To find the slope, write the line equation - 5x + y = - 29 in slope intercept form y = mx + b, where m = slope and b = y-intercept.

Add 5x to each side.

- 5x + y + 5x  = - 29 + 5x

y  = 5x - 29.

The slope of line equation y  = 5x - 29 is 5.

If the two lines are perpendicular, then their slopes are negative reciprocals to each other.

The slope of the perpendicular line equation is - 1/5.
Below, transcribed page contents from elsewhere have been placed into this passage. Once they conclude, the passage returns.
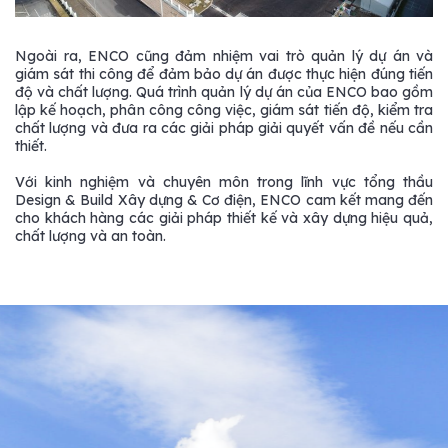
Ngoài ra, ENCO cũng đảm nhiệm vai trò quản lý dự án và
giám sát thi công để đảm bảo dự án được thực hiện đúng tiến
độ và chất lượng. Quá trình quản lý dự án của ENCO bao gồm
lập kế hoạch, phân công công việc, giám sát tiến độ, kiểm tra
chất lượng và đưa ra các giải pháp giải quyết vấn đề nếu cần
thiết.
Với kinh nghiệm và chuyên môn trong lĩnh vực tổng thầu
Design & Build Xây dựng & Cơ điện, ENCO cam kết mang đến
cho khách hàng các giải pháp thiết kế và xây dựng hiệu quả,
chất lượng và an toàn.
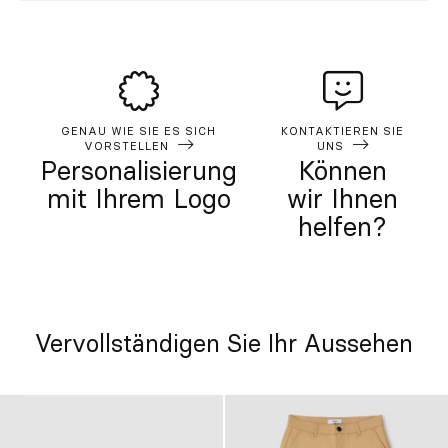
GENAU WIE SIE ES SICH
KONTAKTIEREN SIE
VORSTELLEN
UNS
Personalisierung
Können
mit Ihrem Logo
wir Ihnen
helfen?
Vervollständigen Sie Ihr Aussehen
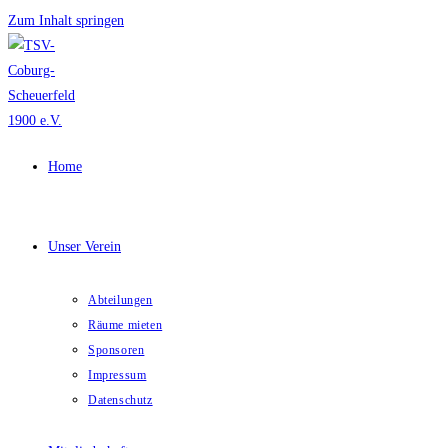
Zum Inhalt springen
Home
Unser Verein
Abteilungen
Räume mieten
Sponsoren
Impressum
Datenschutz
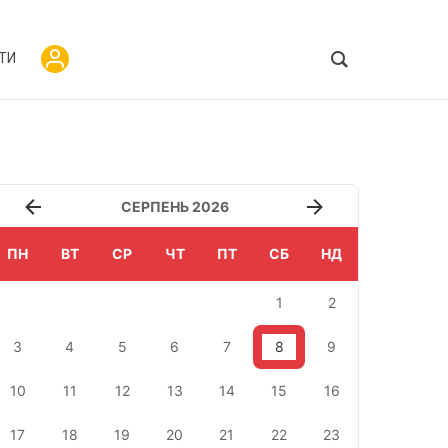
ТИ
СЕРПЕНЬ 2026
ПН
ВТ
СР
ЧТ
ПТ
СБ
НД
1
2
3
4
5
6
7
8
9
10
11
12
13
14
15
16
17
18
19
20
21
22
23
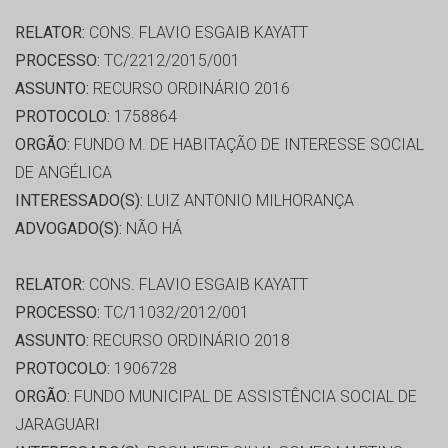
RELATOR:
CONS. FLAVIO ESGAIB KAYATT
PROCESSO:
TC/2212/2015/001
ASSUNTO:
RECURSO ORDINÁRIO 2016
PROTOCOLO:
1758864
ORGÃO:
FUNDO M. DE HABITAÇÃO DE INTERESSE SOCIAL
DE ANGÉLICA
INTERESSADO(S):
LUIZ ANTONIO MILHORANÇA
ADVOGADO(S):
NÃO HÁ
RELATOR:
CONS. FLAVIO ESGAIB KAYATT
PROCESSO:
TC/11032/2012/001
ASSUNTO:
RECURSO ORDINÁRIO 2018
PROTOCOLO:
1906728
ORGÃO:
FUNDO MUNICIPAL DE ASSISTÊNCIA SOCIAL DE
JARAGUARI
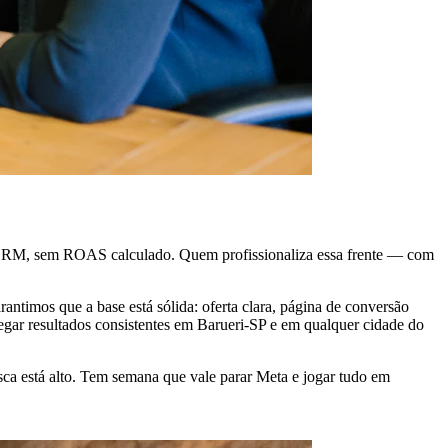
em CRM, sem ROAS calculado. Quem profissionaliza essa frente — com
antimos que a base está sólida: oferta clara, página de conversão
gar resultados consistentes em Barueri-SP e em qualquer cidade do
 está alto. Tem semana que vale parar Meta e jogar tudo em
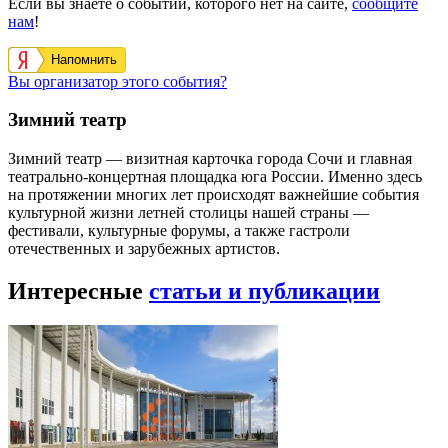
Если вы знаете о событии, которого нет на сайте,
сообщите
нам
!
Напомнить
Вы организатор этого события?
Зимний театр
Зимний театр — визитная карточка города Сочи и главная
театрально-концертная площадка юга России. Именно здесь
на протяжении многих лет происходят важнейшие события
культурной жизни летней столицы нашей страны —
фестивали, культурные форумы, а также гастроли
отечественных и зарубежных артистов.
Интересные
статьи и публикации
To find the y-intercept of perpendicular line, substitute m = - 1/5 and (x, y) = (5, -5) in slope intercept form.

(- 5) = (- 1/5)(5) + b

- 5 = - 1 + b

Add 1 to each side.

- 5 + 1 = - 1 + b + 1

- 4 = b.

The slope-intercept form of line equation is y = (- 1/5)x - 4.

Write the above equation in the general form line equation is Ax + By = C. A shouldn't be negative, A and B shouldn't both be zero, and A, B and C should be integers.

Multiply each side by 5.

5y = 5[(- 1/5)x - 4]

Apply distributive property : a(b +c) = ab + ac.

5y = 5(- 1/5)x + 5(-4)

5y = - x - 20

Add x to each side.

5y + x = - x - 20 + x

5y + x = - 20

The general form of line equation is 5y + x = - 20.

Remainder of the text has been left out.